Deux évolutions sont particulièrement mises en avant. La première est la capacité à effectuer l’effeuillage de nuit. Une telle possibilité peut étendre les plages d’utilisation de la flotte et rendre le robot moins dépendant des heures de présence des équipes. La seconde est le changement de rang autonome. Cette fonction vise à éviter qu’un opérateur ait à déplacer manuellement la machine entre deux lignes de culture.

Ces améliorations ne sont pas de simples options de confort. Dans un environnement de production, les temps d’arrêt, les déplacements et les interventions humaines nécessaires autour d’un robot comptent autant que son geste de coupe. Une machine capable d’enchaîner davantage d’opérations de manière autonome peut mieux s’intégrer dans l’organisation d’une serre.

Un créneau distinct de la récolte robotisée

La robotique agricole attire souvent l’attention lorsqu’elle promet de récolter des fruits ou des légumes. C’est une tâche spectaculaire, mais aussi particulièrement complexe : il faut identifier le bon produit, apprécier son état, le saisir sans l’abîmer et le déposer au bon endroit. Aisprid a choisi un terrain différent en se spécialisant dans l’effeuillage des tomates sous serre.

Selon la start-up, les autres acteurs du secteur s’intéressent davantage à la récolte, tandis que le marché des solutions d’effeuillage sous serre reste encore peu exploré. Cette spécialisation lui donne une place identifiable dans la chaîne de production. Elle lui impose aussi de démontrer que sa machine est fiable, suffisamment productive et compatible avec les pratiques des producteurs.

Cette approche par une tâche précise peut faciliter le déploiement de la robotique. Plutôt que de promettre une serre entièrement autonome, l’entreprise propose un outil répondant à un besoin immédiatement identifiable. C’est également une manière de recueillir des retours d’usage concrets avant d’élargir les capacités de la plateforme robotique.
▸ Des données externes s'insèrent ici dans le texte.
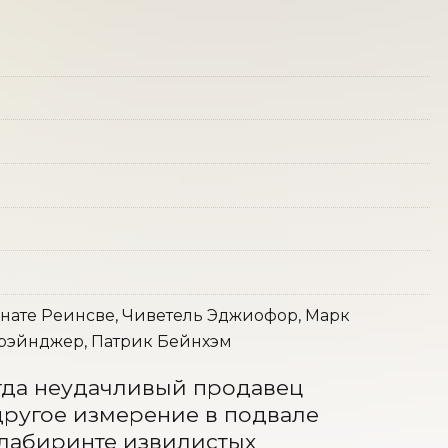
енате Реинсве, Чиветель Эджиофор, Марк
Грэйнджер, Патрик Бейнхэм
огда неудачливый продавец 
ругое измерение в подвале 
 лабиринте извилистых 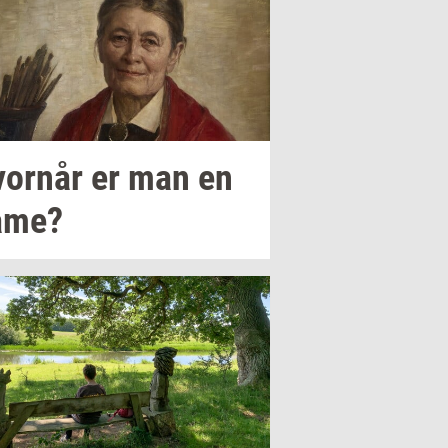
or­når
er man en
ame?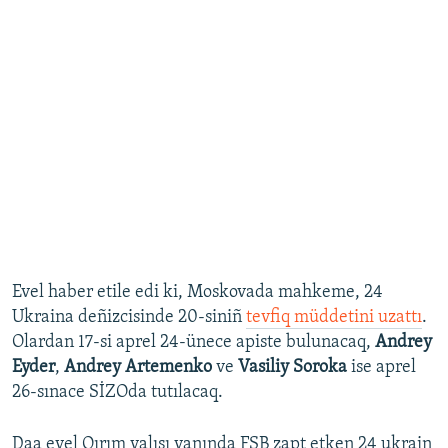
Evel haber etile edi ki, Moskovada mahkeme, 24
Ukraina deñizcisinde 20-siniñ
tevfiq müddetini uzattı
.
Olardan 17-si aprel 24-ünece apiste bulunacaq,
Andrey
Eyder
,
Andrey Artemenko
ve
Vasiliy Soroka
ise aprel
26-sınace SİZOda tutılacaq.
Daa evel Qırım yalısı yanında FSB zapt etken 24 ukrain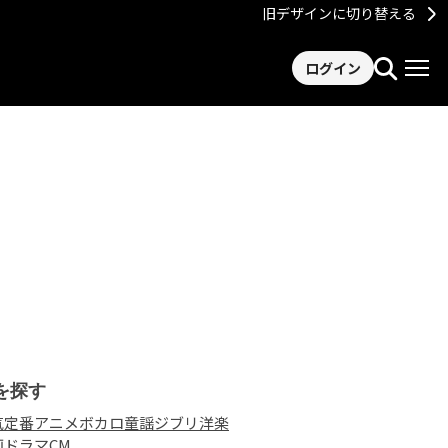
旧デザインに切り替える
ログイン
を探す
気
定番
アニメ
ボカロ
童謡
ジブリ
洋楽
画
ドラマ
CM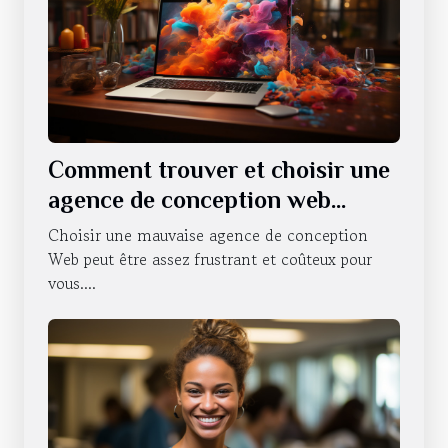
Comment trouver et choisir une
agence de conception web
professionnelle ?
Choisir une mauvaise agence de conception
Web peut être assez frustrant et coûteux pour
vous....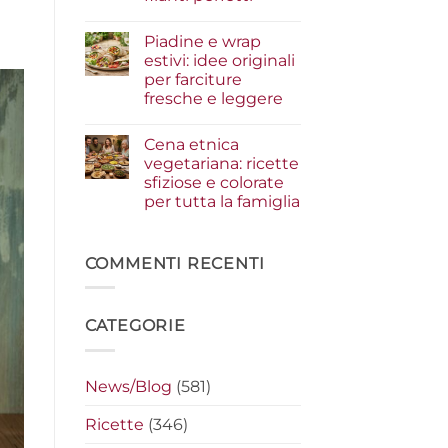
i
condimenti
Nessun
a
commento
Piadine e wrap
su
crudo
Serata
che
estivi: idee originali
cinema
fanno
per farciture
a
la
casa:
differenza
fresche e leggere
i
segreti
Nessun
per
commento
Cena etnica
su
preparare
Piadine
i
vegetariana: ricette
e
nachos
sfiziose e colorate
wrap
filanti
estivi:
perfetti
per tutta la famiglia
idee
originali
Nessun
per
commento
su
farciture
Cena
COMMENTI RECENTI
fresche
etnica
e
vegetariana:
leggere
ricette
sfiziose
CATEGORIE
e
colorate
per
tutta
la
News/Blog
(581)
famiglia
Ricette
(346)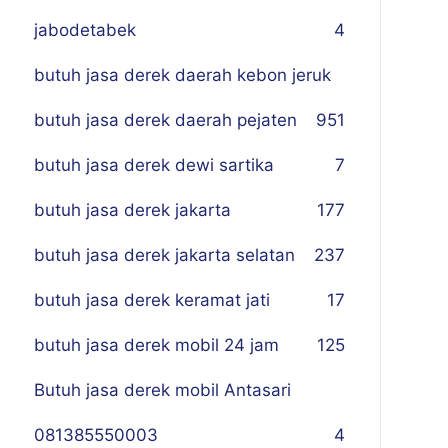
jabodetabek
4
butuh jasa derek daerah kebon jeruk
butuh jasa derek daerah pejaten
9
51
butuh jasa derek dewi sartika
7
butuh jasa derek jakarta
177
butuh jasa derek jakarta selatan
237
butuh jasa derek keramat jati
17
butuh jasa derek mobil 24 jam
125
Butuh jasa derek mobil Antasari
081385550003
4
De l’effeuillage à d’autres tâches maraîchères

Les ambitions d’Aisprid ne s’arrêtent pas à l’effeuillage. L’entreprise prévoit de diversifier sa gamme afin de couvrir d’autres besoins d’automatisation dans les exploitations maraîchères. La levée de fonds doit précisément lui donner les moyens de préparer cette extension, tout en continuant d’industrialiser son produit actuel.

La perspective est cohérente avec la nature même de la robotique sous serre. Une fois qu’un acteur maîtrise le déplacement autonome dans les rangs, la perception par caméra et l’action d’un bras robotisé dans un environnement végétal, ces briques peuvent servir de point de départ à d’autres usages. Chaque nouvelle tâche reste toutefois un problème technique et agronomique à part entière : elle demande des outils adaptés, des données de terrain et des essais au contact des cultures.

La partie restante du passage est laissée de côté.